Борьба была короткой. Все кончилось тем, что Диана бросилась помогать поверженному Торнтону. Взгляд ее, когда она посмотрела на мужа, был полон ненависти. Это потрясло Беннона. Глядя на разбитую губу Торнтона и кровоподтек на его скуле, Беннон понял, что, одержав победу над соперником, он проиграл.

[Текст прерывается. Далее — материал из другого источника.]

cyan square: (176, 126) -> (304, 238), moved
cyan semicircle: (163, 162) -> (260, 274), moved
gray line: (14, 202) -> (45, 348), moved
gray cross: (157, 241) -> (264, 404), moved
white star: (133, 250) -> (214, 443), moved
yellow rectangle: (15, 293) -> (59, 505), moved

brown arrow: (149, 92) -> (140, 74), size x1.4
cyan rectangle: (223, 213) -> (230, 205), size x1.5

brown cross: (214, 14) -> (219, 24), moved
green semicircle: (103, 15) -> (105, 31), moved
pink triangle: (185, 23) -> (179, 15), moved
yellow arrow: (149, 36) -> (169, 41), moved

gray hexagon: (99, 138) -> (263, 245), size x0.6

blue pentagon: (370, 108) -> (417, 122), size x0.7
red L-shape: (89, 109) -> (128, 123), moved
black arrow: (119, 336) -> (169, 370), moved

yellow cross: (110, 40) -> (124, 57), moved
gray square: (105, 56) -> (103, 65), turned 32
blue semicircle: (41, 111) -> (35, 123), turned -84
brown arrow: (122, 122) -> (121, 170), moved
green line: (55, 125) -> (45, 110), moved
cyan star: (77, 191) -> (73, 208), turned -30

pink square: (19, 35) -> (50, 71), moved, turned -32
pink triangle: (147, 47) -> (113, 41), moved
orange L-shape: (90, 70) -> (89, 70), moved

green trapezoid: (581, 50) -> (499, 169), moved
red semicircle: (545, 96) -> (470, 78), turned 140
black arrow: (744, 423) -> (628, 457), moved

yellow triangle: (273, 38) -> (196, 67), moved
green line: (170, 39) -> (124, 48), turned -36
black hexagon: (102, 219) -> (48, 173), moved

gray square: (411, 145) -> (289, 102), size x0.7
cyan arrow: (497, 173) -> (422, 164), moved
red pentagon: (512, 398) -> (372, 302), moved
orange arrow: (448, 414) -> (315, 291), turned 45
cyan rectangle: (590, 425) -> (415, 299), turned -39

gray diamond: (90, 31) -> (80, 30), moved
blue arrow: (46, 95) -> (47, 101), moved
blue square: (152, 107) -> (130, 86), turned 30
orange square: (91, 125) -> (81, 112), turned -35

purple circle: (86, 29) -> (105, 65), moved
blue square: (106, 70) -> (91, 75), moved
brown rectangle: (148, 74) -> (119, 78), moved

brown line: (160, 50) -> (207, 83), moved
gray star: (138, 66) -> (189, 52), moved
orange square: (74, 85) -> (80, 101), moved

В последующие месяцы их совместной жизни Беннон делал все, чтобы восстановить их прежние отношения. Но после рождения дочери, когда он сидел у постели Дианы, бледной и изможденной тяжелыми родами, закончившимися кесаревым сечением, он прочел в ее взгляде свой приговор – любовь ушла.
– Я совершила ошибку, став твоей женой. Мне надо было выйти замуж за Дэвида, – едва слышно прошептала Диана. – Ты не похож на нас, ты совсем другой. – Она умолкла, ее темные глаза были полны горького упрека. – Господи, я ненавижу тебя.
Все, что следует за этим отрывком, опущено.